McCammond reports that immediately after the first presidential debate at Hofstra University, she was in the spin room, holding out her cell phone that was already recording video as Donald Trump was walking down.
“I hold it up, with my question ‘How would you respond to young women who are nervous about voting for you?’ and he grabbed my hand and said ‘Put that down,’ referring to my cellphone, and pushed my hand away,” McCammond told Salon. In no world is that behavior acceptable.
Full disclosure: In working as an outside adviser to Bustle, I’ve gotten to know McCammond and many of her colleagues. As McCammond and many others have pointed out, Millennial voters are not happy with either candidate, but despite this, they overwhelmingly support Clinton, especially Millennial women.
McCammond reports that while she was at Hofstra University, she and her colleague arrived at 10 a.m, well before the 9 p.m. debate, so they roved the campus speaking to students. Overwhelmingly, she said that young women she spoke with were frightened about how Trump would treat women, minorities and the LGBTQ community if elected and that they adamantly did not want to see Donald Trump become president. Nationwide data reflects this: a McClatchy poll found Trump has the support a mere 9 percent of Americans below age 30 — which, shockingly enough, puts him in fourth place — Clinton polled at 41 percent, Libertarian Nominee Gary Johnson at 23 percent and Jill Stein at 16 percent.
“I think it really is a lack of experience,” McCammond continued. “Donald Trump is not ready to be president. I think he proved that at the debate and immediately after. And I think that what’s most fascinating is his supporters who have since on Twitter been like ‘It was your fault, you put your phone in his face, it didn’t hurt you, it doesn’t matter’ as if all those things justify his actions.”
Maybe there's more than misogyny at work — maybe his actions also reflected his disdain for journalists. Trump’s most recent attacks on the news media is reflective of his bigger problems with freedom of the press: He’s called for restricting free speech laws and he praises Vladimir Putin, a leader with no respect for a free press. This should concern all voters — especially conservatives who claim to believe in limited government.

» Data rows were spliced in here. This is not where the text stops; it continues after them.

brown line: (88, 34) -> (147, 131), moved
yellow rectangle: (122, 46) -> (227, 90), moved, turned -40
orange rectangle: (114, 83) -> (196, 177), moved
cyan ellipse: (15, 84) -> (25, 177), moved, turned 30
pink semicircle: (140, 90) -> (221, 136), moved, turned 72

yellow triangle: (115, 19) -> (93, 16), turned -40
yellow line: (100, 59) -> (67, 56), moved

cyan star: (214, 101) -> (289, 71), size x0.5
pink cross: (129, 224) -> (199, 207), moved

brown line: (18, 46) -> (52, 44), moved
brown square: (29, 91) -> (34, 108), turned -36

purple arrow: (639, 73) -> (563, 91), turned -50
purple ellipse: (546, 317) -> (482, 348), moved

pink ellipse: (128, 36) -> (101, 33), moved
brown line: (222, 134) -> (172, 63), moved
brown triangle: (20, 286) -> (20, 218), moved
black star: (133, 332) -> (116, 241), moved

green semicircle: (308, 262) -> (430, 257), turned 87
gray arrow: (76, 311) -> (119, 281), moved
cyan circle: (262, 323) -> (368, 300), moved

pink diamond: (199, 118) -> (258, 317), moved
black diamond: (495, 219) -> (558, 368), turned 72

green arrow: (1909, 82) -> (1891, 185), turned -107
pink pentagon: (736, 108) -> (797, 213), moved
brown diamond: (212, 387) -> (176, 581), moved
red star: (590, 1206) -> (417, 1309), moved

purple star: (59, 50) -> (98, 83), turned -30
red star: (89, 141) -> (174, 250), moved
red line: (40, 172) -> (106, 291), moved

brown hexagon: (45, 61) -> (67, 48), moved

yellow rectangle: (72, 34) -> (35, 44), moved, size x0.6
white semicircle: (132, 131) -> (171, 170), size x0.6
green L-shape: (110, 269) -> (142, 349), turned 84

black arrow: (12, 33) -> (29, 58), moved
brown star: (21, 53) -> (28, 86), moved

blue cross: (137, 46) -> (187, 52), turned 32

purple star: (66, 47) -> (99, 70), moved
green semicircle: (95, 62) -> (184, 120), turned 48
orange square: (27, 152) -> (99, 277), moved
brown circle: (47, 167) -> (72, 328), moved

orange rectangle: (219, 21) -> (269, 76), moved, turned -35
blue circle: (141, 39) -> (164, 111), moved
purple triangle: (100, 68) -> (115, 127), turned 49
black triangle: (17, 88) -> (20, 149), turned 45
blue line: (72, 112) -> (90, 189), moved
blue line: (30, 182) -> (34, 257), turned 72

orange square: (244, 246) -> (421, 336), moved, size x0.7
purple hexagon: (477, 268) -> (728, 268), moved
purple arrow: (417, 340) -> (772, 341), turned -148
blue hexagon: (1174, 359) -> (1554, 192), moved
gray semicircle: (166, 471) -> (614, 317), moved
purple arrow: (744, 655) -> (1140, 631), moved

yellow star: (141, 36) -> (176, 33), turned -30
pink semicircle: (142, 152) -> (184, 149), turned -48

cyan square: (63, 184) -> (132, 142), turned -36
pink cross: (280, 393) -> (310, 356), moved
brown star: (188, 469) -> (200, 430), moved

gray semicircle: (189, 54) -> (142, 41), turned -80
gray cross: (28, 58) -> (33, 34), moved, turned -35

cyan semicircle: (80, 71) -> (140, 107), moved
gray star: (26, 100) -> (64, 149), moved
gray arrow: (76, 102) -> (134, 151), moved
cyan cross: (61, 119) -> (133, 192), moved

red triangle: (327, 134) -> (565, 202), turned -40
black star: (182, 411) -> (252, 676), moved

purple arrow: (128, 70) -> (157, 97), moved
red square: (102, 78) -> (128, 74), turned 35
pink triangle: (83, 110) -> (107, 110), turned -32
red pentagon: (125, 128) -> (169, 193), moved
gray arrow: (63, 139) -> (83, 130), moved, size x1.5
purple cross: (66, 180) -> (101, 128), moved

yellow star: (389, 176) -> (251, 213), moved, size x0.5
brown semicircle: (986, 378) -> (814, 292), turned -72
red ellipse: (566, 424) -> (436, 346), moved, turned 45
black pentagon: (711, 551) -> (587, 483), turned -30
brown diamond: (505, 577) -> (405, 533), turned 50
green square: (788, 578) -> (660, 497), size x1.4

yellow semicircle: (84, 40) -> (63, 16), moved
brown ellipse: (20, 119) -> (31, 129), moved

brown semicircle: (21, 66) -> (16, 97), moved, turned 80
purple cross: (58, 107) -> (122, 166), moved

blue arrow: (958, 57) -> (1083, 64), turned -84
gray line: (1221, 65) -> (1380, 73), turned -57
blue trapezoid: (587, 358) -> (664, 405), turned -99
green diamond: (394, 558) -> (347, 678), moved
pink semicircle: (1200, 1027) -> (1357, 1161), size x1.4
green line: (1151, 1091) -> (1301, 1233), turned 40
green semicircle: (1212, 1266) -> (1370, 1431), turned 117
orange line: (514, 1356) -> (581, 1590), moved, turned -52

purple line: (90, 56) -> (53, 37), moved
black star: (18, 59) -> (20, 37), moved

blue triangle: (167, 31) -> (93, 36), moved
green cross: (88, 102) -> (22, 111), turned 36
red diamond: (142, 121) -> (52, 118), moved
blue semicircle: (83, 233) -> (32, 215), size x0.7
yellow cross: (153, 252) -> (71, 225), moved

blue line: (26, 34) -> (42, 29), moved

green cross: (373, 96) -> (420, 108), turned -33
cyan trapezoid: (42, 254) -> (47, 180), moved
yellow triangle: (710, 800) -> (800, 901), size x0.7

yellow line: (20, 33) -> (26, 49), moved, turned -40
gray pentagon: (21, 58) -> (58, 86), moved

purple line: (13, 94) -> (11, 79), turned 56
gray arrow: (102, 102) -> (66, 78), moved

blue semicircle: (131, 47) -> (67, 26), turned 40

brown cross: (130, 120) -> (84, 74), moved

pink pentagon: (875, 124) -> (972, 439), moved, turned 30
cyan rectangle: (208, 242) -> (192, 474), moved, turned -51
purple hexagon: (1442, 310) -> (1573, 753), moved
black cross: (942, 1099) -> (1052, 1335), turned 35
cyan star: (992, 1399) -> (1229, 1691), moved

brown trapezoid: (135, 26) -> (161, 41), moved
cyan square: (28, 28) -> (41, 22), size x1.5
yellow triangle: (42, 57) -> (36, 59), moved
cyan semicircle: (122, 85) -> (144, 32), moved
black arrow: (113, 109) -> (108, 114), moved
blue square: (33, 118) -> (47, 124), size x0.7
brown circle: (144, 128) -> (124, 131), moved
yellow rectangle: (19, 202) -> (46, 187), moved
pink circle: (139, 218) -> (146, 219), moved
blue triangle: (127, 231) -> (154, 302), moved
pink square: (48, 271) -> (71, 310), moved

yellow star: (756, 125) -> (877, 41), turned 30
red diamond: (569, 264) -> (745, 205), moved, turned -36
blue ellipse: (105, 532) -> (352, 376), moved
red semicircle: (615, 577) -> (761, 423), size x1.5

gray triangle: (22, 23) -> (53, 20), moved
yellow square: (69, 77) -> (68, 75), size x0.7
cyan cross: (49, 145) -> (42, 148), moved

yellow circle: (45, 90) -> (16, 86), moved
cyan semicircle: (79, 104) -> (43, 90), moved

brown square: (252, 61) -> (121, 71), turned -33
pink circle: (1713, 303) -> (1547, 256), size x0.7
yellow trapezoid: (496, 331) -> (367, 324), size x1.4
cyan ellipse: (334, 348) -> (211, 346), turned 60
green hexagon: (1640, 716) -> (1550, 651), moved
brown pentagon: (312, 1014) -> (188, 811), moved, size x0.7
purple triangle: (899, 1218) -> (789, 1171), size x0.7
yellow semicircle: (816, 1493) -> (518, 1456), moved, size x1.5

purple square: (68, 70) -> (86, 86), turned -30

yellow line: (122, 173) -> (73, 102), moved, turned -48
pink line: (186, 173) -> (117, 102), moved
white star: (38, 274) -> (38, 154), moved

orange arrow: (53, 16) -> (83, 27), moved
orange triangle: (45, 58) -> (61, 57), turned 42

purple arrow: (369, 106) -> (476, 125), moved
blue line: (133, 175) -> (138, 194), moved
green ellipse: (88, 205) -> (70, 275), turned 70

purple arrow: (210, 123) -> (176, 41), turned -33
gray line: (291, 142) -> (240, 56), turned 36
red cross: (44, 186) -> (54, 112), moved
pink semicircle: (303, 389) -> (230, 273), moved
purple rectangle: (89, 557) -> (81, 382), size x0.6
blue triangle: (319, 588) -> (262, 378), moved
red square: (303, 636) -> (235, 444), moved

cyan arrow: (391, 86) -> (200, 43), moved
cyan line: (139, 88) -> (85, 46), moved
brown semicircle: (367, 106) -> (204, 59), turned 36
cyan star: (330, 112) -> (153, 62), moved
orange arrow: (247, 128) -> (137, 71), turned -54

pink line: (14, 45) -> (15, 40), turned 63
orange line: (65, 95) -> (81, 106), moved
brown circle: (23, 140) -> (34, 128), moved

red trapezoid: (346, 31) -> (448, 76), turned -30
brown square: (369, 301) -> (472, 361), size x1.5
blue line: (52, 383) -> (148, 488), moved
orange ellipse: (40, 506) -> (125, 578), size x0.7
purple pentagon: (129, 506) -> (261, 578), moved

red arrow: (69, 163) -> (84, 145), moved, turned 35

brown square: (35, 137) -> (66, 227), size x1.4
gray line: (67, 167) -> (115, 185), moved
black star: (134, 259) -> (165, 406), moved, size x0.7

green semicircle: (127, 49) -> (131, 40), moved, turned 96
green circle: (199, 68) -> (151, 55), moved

As a conservative who is #NeverHillary, I’m often accused of aiding and abetting the Clinton cause by also being #NeverTrump. Admittedly, I am predisposed to want to vote for Trump. There were moments of the Hofstra debate that were music to my ears — namely, when Trump began speaking about cutting taxes. I want to believe that if he wins the White House he would surround himself by people like economist Stephen Moore, who understands the importance of free enterprise and innovation as forces for lifting people out of poverty.
Yet the music was incredibly short lived and quickly drowned out by juvenile, egotistical, small-minded tirades. So I cannot in good conscience vote for either candidate. By maintaining my #NeverTrump position, I am holding my ground against Trump’s shocking disrespect for women. I am also #NeverMisogyny — I do not want the White House to turn into a petri dish where we harvest a poisonous culture that disempowers and marginalizes women. We have been treated as second class in this country (and are still in many parts of the world) for centuries, and a Trump presidency would revive this despicable discrimination.
McCammond and others have also pointed out that after Hofstra, Trump willingly came into the spin room — typically the sign of a candidate on weaker footing — while Clinton did not. And as subsequent polls show, Trump is on the defensive. If he keeps up his "Miss Piggy" nonsense in the second debate, he’ll fall further into his pit of prejudice.